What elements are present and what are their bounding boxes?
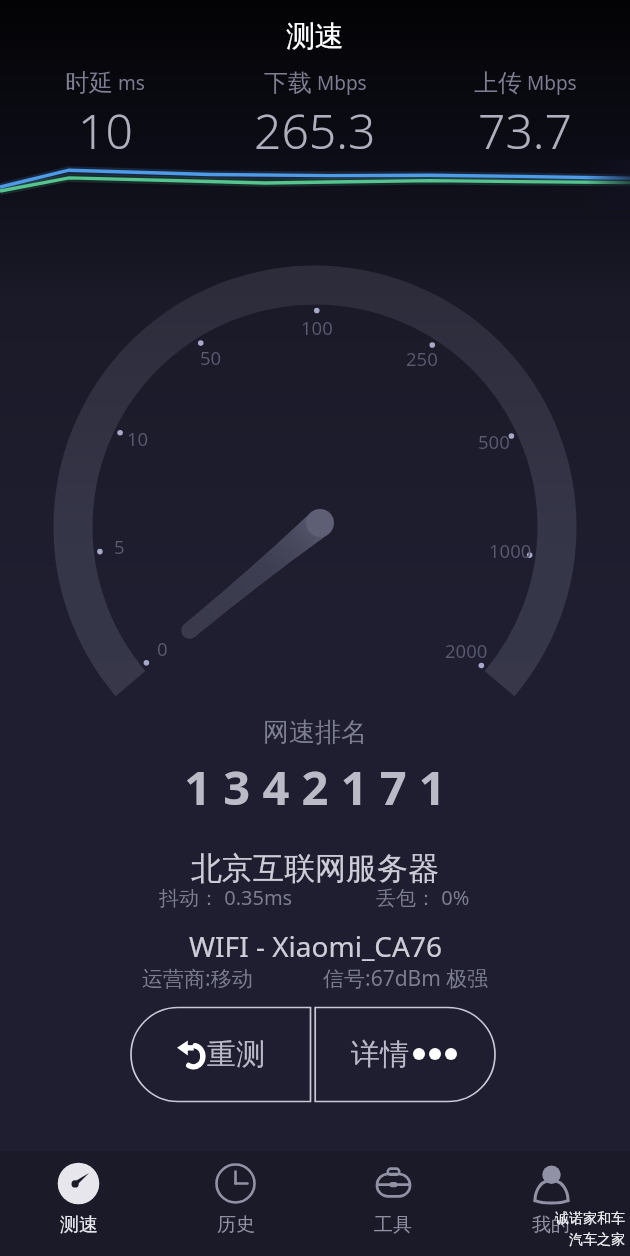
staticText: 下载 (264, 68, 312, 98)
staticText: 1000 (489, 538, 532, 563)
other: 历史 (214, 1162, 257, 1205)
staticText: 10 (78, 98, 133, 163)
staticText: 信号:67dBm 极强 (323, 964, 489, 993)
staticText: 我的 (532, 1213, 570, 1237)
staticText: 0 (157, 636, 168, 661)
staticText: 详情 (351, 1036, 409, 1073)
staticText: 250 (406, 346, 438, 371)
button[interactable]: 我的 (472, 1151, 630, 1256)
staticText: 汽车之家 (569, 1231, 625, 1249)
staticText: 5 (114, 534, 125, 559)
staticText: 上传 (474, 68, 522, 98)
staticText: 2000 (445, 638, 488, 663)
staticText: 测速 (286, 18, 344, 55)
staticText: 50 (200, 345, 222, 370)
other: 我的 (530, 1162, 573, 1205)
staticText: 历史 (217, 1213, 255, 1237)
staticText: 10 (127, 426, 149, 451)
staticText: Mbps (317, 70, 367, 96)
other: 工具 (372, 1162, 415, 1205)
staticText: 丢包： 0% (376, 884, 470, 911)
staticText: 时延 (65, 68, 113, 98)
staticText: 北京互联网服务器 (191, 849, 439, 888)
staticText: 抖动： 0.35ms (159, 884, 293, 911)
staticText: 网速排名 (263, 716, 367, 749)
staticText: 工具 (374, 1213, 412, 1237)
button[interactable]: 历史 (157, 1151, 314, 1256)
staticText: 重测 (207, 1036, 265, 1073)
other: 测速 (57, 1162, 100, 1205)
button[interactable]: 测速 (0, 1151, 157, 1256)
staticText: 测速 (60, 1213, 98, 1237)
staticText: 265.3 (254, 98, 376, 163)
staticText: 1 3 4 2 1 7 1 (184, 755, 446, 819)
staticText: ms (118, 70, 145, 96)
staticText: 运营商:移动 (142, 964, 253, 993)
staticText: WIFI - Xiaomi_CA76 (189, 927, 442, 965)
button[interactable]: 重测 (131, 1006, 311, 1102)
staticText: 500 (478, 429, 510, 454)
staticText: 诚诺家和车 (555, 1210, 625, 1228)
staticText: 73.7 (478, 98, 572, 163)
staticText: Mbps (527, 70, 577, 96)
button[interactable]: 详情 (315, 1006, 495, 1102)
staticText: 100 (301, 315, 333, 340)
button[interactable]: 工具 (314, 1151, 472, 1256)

+++

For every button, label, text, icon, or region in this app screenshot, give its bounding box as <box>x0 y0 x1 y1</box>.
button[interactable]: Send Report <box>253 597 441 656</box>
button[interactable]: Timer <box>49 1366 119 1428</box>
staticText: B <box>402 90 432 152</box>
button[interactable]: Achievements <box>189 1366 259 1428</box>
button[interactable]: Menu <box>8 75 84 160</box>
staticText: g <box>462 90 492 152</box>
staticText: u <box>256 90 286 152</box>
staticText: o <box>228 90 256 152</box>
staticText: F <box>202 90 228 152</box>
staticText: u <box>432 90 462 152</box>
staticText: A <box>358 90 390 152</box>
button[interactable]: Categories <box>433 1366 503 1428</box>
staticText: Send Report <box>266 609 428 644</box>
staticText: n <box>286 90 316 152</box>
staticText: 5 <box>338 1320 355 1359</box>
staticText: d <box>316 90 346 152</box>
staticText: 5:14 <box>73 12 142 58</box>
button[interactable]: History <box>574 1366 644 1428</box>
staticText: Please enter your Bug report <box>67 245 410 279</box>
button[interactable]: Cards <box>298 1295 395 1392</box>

+++

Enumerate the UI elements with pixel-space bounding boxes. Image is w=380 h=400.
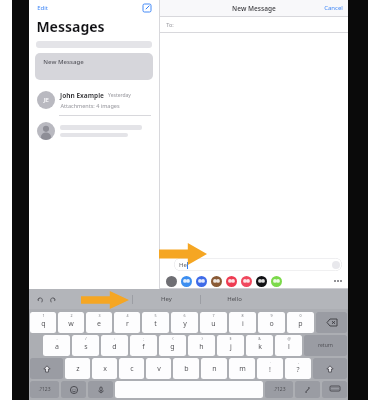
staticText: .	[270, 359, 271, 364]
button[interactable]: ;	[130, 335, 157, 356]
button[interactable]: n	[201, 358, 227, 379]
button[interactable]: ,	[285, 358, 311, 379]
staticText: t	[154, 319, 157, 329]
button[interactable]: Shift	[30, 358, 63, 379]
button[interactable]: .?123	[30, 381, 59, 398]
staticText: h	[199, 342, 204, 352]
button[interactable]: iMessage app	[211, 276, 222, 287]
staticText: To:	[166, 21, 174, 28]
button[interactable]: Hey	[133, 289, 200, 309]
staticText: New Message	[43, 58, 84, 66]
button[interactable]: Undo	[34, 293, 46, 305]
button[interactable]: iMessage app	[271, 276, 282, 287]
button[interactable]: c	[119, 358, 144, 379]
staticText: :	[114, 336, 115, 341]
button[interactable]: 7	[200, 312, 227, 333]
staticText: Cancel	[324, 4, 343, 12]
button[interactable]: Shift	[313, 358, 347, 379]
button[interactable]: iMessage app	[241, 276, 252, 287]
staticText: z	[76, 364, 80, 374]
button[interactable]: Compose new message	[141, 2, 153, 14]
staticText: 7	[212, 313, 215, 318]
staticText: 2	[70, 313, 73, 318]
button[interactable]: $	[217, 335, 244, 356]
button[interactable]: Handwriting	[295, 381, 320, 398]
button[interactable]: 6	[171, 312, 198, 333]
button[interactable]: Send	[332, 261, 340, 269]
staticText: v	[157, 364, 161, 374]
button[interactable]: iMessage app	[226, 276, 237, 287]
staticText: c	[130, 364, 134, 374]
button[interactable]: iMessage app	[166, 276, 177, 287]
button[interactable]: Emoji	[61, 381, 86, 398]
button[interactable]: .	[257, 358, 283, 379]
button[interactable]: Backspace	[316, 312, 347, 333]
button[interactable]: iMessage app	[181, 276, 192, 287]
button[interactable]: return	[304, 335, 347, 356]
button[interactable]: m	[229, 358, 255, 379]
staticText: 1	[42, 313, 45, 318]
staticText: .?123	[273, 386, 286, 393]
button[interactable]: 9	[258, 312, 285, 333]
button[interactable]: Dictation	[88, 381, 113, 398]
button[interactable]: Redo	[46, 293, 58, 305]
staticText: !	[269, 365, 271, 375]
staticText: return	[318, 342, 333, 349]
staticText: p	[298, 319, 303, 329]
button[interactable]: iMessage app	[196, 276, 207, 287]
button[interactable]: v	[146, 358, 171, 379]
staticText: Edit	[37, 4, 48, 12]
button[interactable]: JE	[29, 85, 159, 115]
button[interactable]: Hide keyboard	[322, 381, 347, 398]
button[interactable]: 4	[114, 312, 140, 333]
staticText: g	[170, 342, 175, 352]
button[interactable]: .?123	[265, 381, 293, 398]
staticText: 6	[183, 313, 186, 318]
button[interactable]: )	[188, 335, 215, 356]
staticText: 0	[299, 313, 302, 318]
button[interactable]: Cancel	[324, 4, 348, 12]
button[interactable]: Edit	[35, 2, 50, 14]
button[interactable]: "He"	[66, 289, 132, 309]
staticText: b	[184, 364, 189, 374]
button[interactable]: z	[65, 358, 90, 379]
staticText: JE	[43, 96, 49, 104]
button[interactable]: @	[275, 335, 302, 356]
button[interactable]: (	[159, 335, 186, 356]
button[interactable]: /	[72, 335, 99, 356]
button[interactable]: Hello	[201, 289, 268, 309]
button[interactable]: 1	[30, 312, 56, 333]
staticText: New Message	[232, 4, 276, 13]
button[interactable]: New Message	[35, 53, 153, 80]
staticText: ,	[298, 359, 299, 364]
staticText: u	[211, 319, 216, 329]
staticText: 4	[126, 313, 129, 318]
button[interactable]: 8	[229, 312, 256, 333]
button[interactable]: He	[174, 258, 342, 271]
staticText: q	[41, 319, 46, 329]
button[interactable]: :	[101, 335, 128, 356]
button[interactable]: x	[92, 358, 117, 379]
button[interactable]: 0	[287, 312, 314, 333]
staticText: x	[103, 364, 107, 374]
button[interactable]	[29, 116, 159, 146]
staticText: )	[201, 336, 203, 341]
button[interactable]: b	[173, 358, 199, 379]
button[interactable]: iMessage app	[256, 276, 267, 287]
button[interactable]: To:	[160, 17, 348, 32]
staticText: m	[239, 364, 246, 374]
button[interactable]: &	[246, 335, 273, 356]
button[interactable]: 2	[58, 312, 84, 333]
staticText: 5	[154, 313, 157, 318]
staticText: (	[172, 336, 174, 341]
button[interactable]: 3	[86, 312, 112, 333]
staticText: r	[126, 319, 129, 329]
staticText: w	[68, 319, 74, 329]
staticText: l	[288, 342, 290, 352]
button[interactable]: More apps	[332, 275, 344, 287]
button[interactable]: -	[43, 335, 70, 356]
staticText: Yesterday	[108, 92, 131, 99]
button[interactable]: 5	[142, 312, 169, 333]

+++

WHAT THIS TASK INVOLVES:
Gather from the entries above all lines that include the string "Cancel".

RESPONSE AREA:
staticText: Cancel	[324, 4, 343, 12]
button[interactable]: Cancel	[324, 4, 348, 12]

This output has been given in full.